Publié le 09 octobre 2008 par Menear
Sans mauvais jeu de mots (ou peut-être un peu).
Coup de tête troisième jet était raté pour beaucoup de raisons, parmi elles une seule plus importante que les autres : la linéarité du récit. C'était une des bases de l'idée de départ. Il fallait suivre le parcours de C.D. sans jamais le lâcher. L'ellipse était inconcevable. Il fallait rester dans sa tête, dans son corps, dans ses pas. Je ne le crois plus désormais. Au contraire.
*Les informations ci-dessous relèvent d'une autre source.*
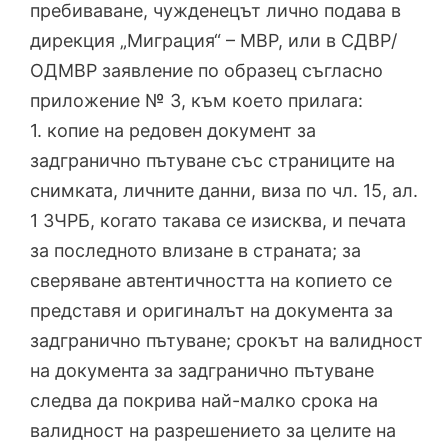
пребива­ване, чужденецът лично подава в
дирекция „Миграция“ – МВР, или в СДВР/
ОДМВР заявление по образец съгласно
приложение № 3, към което прилага:
1. копие на редовен документ за
задгранично пътуване със страниците на
снимката, личните данни, виза по чл. 15, ал.
1 ЗЧРБ, когато такава се изисква, и печата
за последното влизане в страната; за
сверяване автентичността на копието се
представя и оригиналът на документа за
задгранично пътуване; срокът на валидност
на документа за задгранично пътуване
следва да покрива най-малко срока на
валидност на разрешението за целите на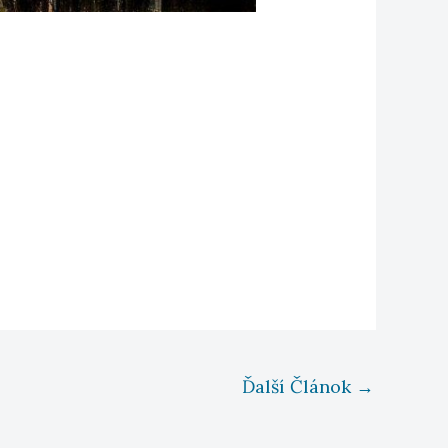
Ďalší Článok
→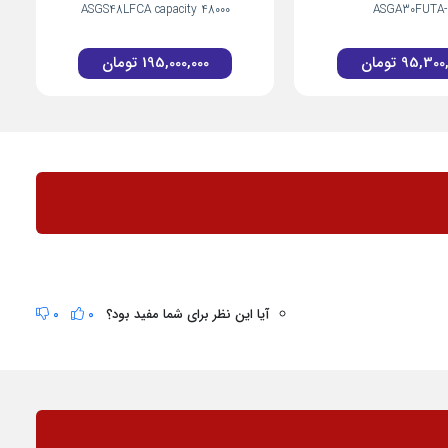
ASGS48LFCA capacity 48000
ASGA30FUTA-
95,300,
تومان
195,000,000
تومان
آیا این نظر برای شما مفید بود؟
0
0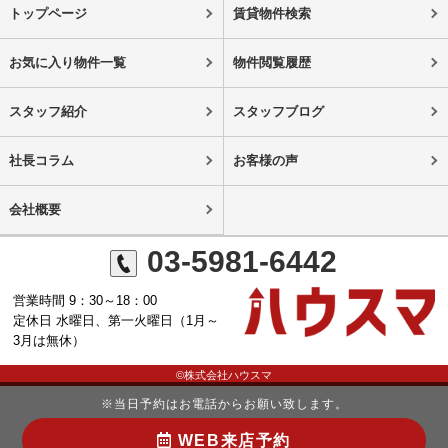
トップページ
賃貸物件検索
お気に入り物件一覧
物件閲覧履歴
スタッフ紹介
スタッフブログ
社長コラム
お客様の声
会社概要
03-5981-6442
営業時間 9：30～18：00
定休日 水曜日、第一火曜日（1月～
3月は無休）
©株式会社ハウスマ
※当日予約はお電話からお願い致します。
WEB来店予約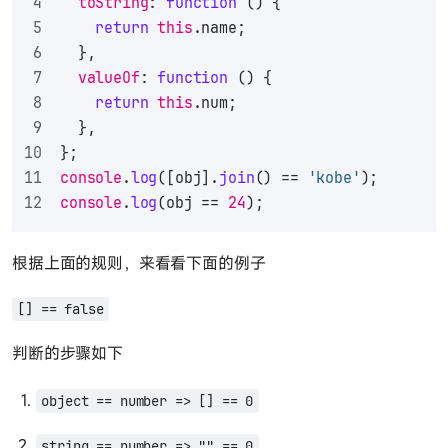
toString
: 
function
 (
) {
return
this
.
name
;
  },
valueOf
: 
function
 (
) {
return
this
.
num
;
  },
};
console
.
log
([obj].
join
() == 
'kobe'
);
console
.
log
(obj == 
24
);
根据上面的规则，来看看下面的例子
[] == false
判断的步骤如下
object == number => [] == 0
string == number => "" == 0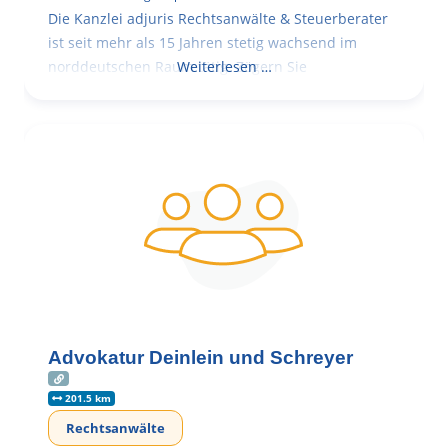
Die Kanzlei adjuris Rechtsanwälte & Steuerberater
ist seit mehr als 15 Jahren stetig wachsend im
norddeutschen Raum tätig. Zögern Sie
Weiterlesen …
Advokatur Deinlein und Schreyer
201.5 km
Rechtsanwälte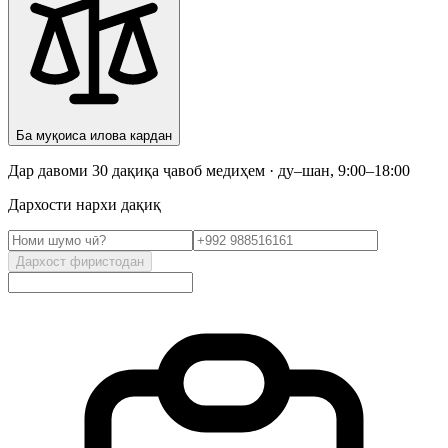
Ба муқоиса илова кардан
Дар давоми 30 дақиқа ҷавоб медиҳем · ду–шан, 9:00–18:00
Дархости нархи дақиқ
Дархост фиристодан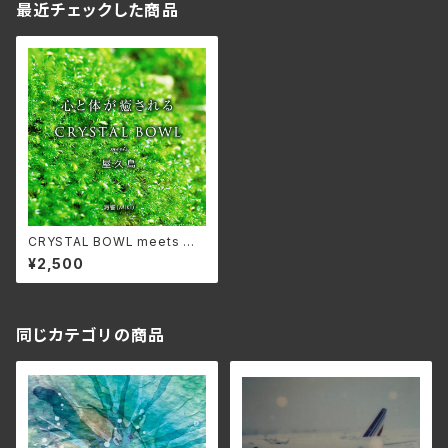
最近チェックした商品
CRYSTAL BOWL meets 屋
久島/海響 (MIKI) HMMP-3
¥2,500
69(仕様:2CD)
同じカテゴリの商品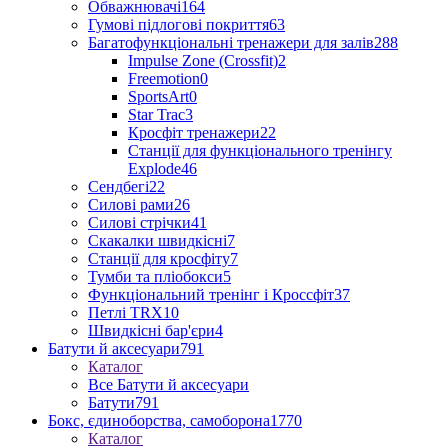
Обважнювачі
164
Гумові підлогові покриття
63
Багатофункціональні тренажери для залів
288
Impulse Zone (Crossfit)
2
Freemotion
0
SportsArt
0
Star Trac
3
Кросфіт тренажери
22
Станції для функціонального тренінгу
Explode
46
Сендбегі
22
Силові рами
26
Силові стрічки
41
Скакалки швидкісні
7
Станції для кросфіту
7
Тумби та пліобокси
5
Функціональний тренінг і Кроссфіт
37
Петлі TRX
10
Швидкісні бар'єри
4
Батути й аксесуари
791
Каталог
Все Батути й аксесуари
Батути
791
Бокс, єдиноборства, самоборона
1770
Каталог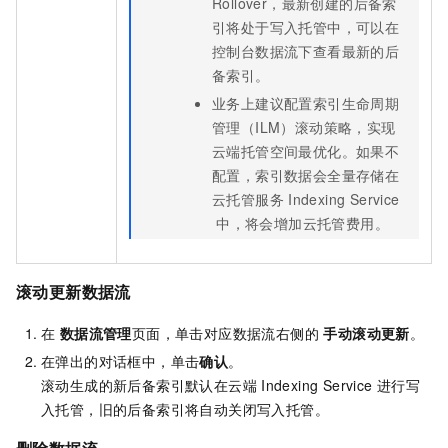
Rollover，最新创建的后备索
引将处于写入托管中，可以在
控制台数据流下查看最新的后
备索引。
业务上建议配置索引生命周期
管理（ILM）滚动策略，实现
云端托管空间最优化。如果不
配置，索引数据会全量存储在
云托管服务
Indexing Service
中，将会增加云托管费用。
滚动更新数据流
在
数据流管理
页面，单击对应数据流右侧的
手动滚动更新
。
在弹出的对话框中，单击
确认
。
滚动生成的新后备索引默认在云端
Indexing Service
进行写
入托管，旧的后备索引将自动关闭写入托管。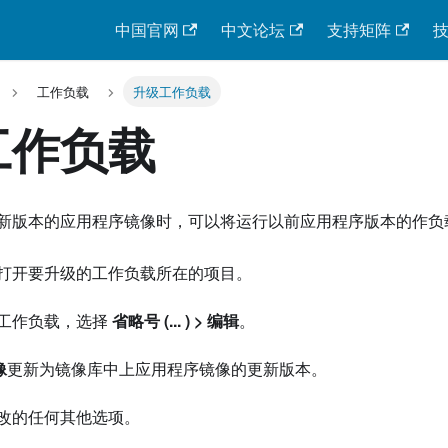
中国官网
中文论坛
支持矩阵
工作负载
升级工作负载
工作负载
新版本的应用程序镜像时，可以将运行以前应用程序版本的作负
打开要升级的工作负载所在的项目。
工作负载，选择
省略号 (... ) > 编辑
。
像
更新为镜像库中上应用程序镜像的更新版本。
改的任何其他选项。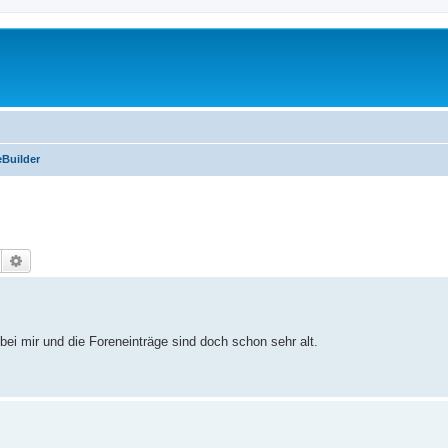
Builder
Suche
Erweiterte Suche
bei mir und die Foreneinträge sind doch schon sehr alt.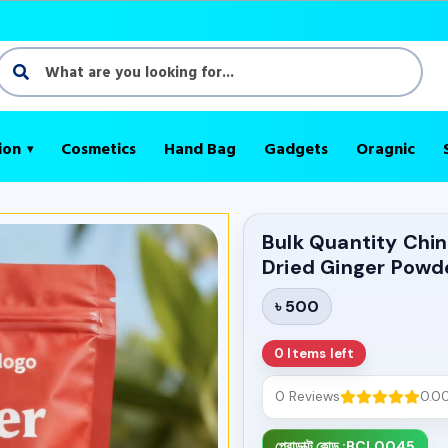
Best 
ion
Cosmetics
Hand Bag
Gadgets
Oragnic
Bulk Quantity Chi
Dried Ginger Powd
৳ 500
0 Items left
0 Reviews
0.0
প্রোডাক্ট কোড :
BCL0045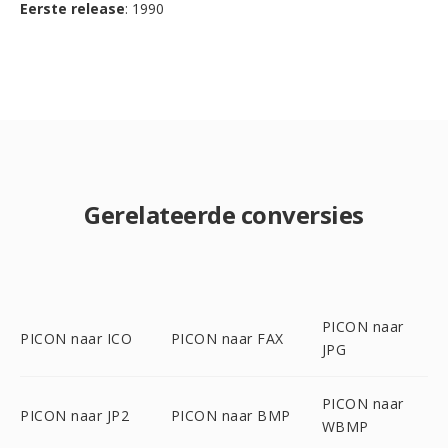
Eerste release
: 1990
Gerelateerde conversies
PICON naar
PICON naar ICO
PICON naar FAX
JPG
PICON naar
PICON naar JP2
PICON naar BMP
WBMP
Parce que comprendre le mécanisme de la douleur est une chose, le retranscrire et le diffuser au sein du texte en est une autre. Parce que la douleur liée à l'amputation revient par vague, parce qu'elle retient le membre mort comme un lambeau absent-présent, il était important de dépasser le simple stade de la description passive (c'est d'autant plus indispensable pour un récit au présent). Il faut donc être en phase avec la mentalité, la personnalité et la douleur du narrateur. Douleur par vague implique donc une narration saccadée, diffractée, hachée. Tout l'enjeu de cette énième réécriture concerne la déconstruction de la linéarité, erreur accessoire liée aux deux ans de tâtonnements du manuscrit.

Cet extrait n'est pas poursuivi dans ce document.